[EXERCISE AIM] Filter the entries beneath this task, copying only the lines that hold the word "dari".

---------- SUPPLIED MATERIAL

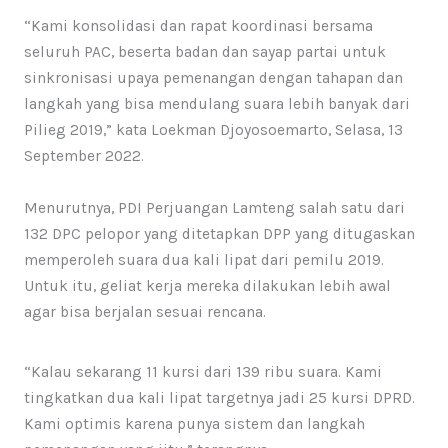
“Kami konsolidasi dan rapat koordinasi bersama
seluruh PAC, beserta badan dan sayap partai untuk
sinkronisasi upaya pemenangan dengan tahapan dan
langkah yang bisa mendulang suara lebih banyak dari
Pilieg 2019,” kata Loekman Djoyosoemarto, Selasa, 13
September 2022.
Menurutnya, PDI Perjuangan Lamteng salah satu dari
132 DPC pelopor yang ditetapkan DPP yang ditugaskan
memperoleh suara dua kali lipat dari pemilu 2019.
Untuk itu, geliat kerja mereka dilakukan lebih awal
agar bisa berjalan sesuai rencana.
“Kalau sekarang 11 kursi dari 139 ribu suara. Kami
tingkatkan dua kali lipat targetnya jadi 25 kursi DPRD.
Kami optimis karena punya sistem dan langkah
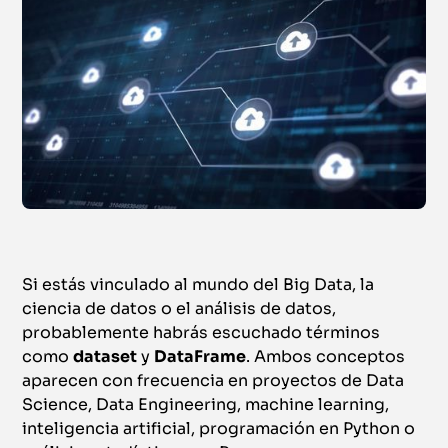
Si estás vinculado al mundo del Big Data, la
ciencia de datos o el análisis de datos,
probablemente habrás escuchado términos
como
dataset
y
DataFrame
. Ambos conceptos
aparecen con frecuencia en proyectos de Data
Science, Data Engineering, machine learning,
inteligencia artificial, programación en Python o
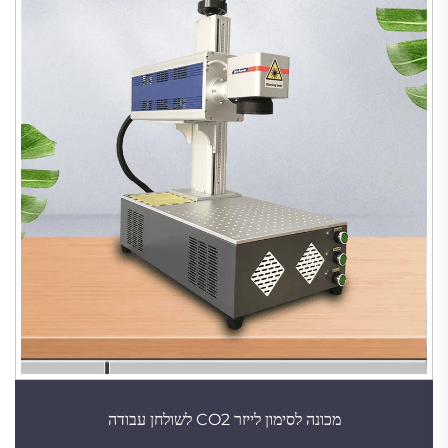
מכונה לסימון לייזר CO2 לשולחן עבודה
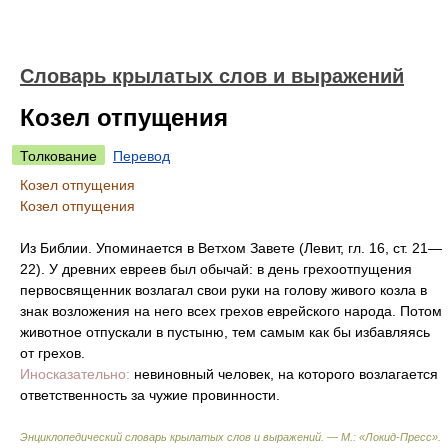
Словарь крылатых слов и выражений
Козел отпущения
Толкование
Перевод
Козел отпущения
Козел отпущения
Из Библии. Упоминается в Ветхом Завете (Левит, гл. 16, ст. 21—
22). У древних евреев был обычай: в день грехоотпущения
первосвященник возлагал свои руки на голову живого козла в
знак возложения на него всех грехов еврейского народа. Потом
животное отпускали в пустыню, тем самым как бы избавляясь
от грехов.
Иносказательно:
невиновный человек, на которого возлагается
ответственность за чужие провинности.
Энциклопедический словарь крылатых слов и выражений. — М.: «Локид-Пресс»
.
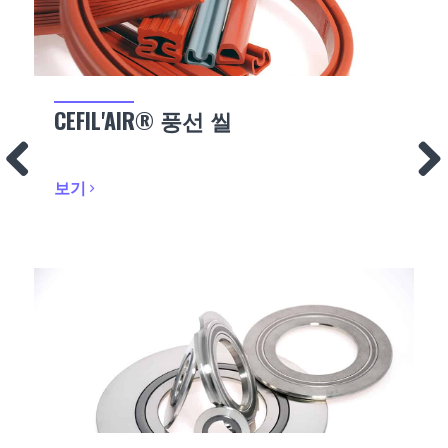
CEFIL'AIR® 풍선 씰
보기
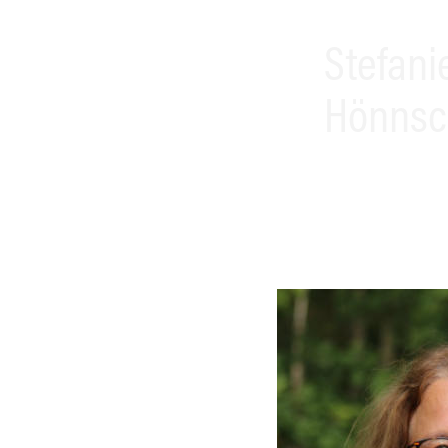
Stefani
Hönnsc
Mutterschutz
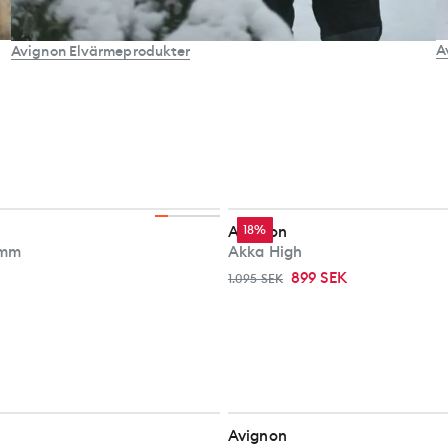
A
Avignon Elvärmeprodukter
Avignon
18%
5mm
Akka High
899 SEK
1.095 SEK
Avignon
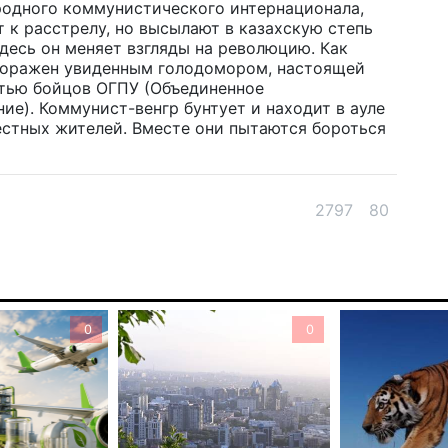
родного коммунистического интернационала,
 к расстрелу, но высылают в казахскую степь
В 
Здесь он меняет взгляды на революцию. Как
на
 поражен увиденным голодомором, настоящей
го
стью бойцов ОГПУ (Объединенное
4 а
ие). Коммунист-венгр бунтует и находит в ауле
стных жителей. Вместе они пытаются бороться
Вы
об
бо
2797
80
4 а
«О
пр
пр
0
0
ди
3 а
Со
че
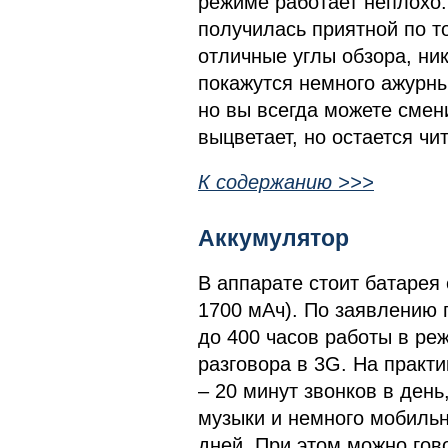
режиме работает неплохо.
получилась приятной по то
отличные углы обзора, ник
покажутся немного ажурн
но вы всегда можете смен
выцветает, но остается ч
К содержанию >>>
Аккумулятор
В аппарате стоит батарея 
1700 мАч). По заявлению 
до 400 часов работы в ре
разговора в 3G. На практ
– 20 минут звонков в ден
музыки и немного мобильн
дней. При этом можно гово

--------------------

[ANSWER TO THIS EXERCISE]
langkah yang bisa mendulang suara lebih banyak dari
Menurutnya, PDI Perjuangan Lamteng salah satu dari
memperoleh suara dua kali lipat dari pemilu 2019.
“Kalau sekarang 11 kursi dari 139 ribu suara. Kami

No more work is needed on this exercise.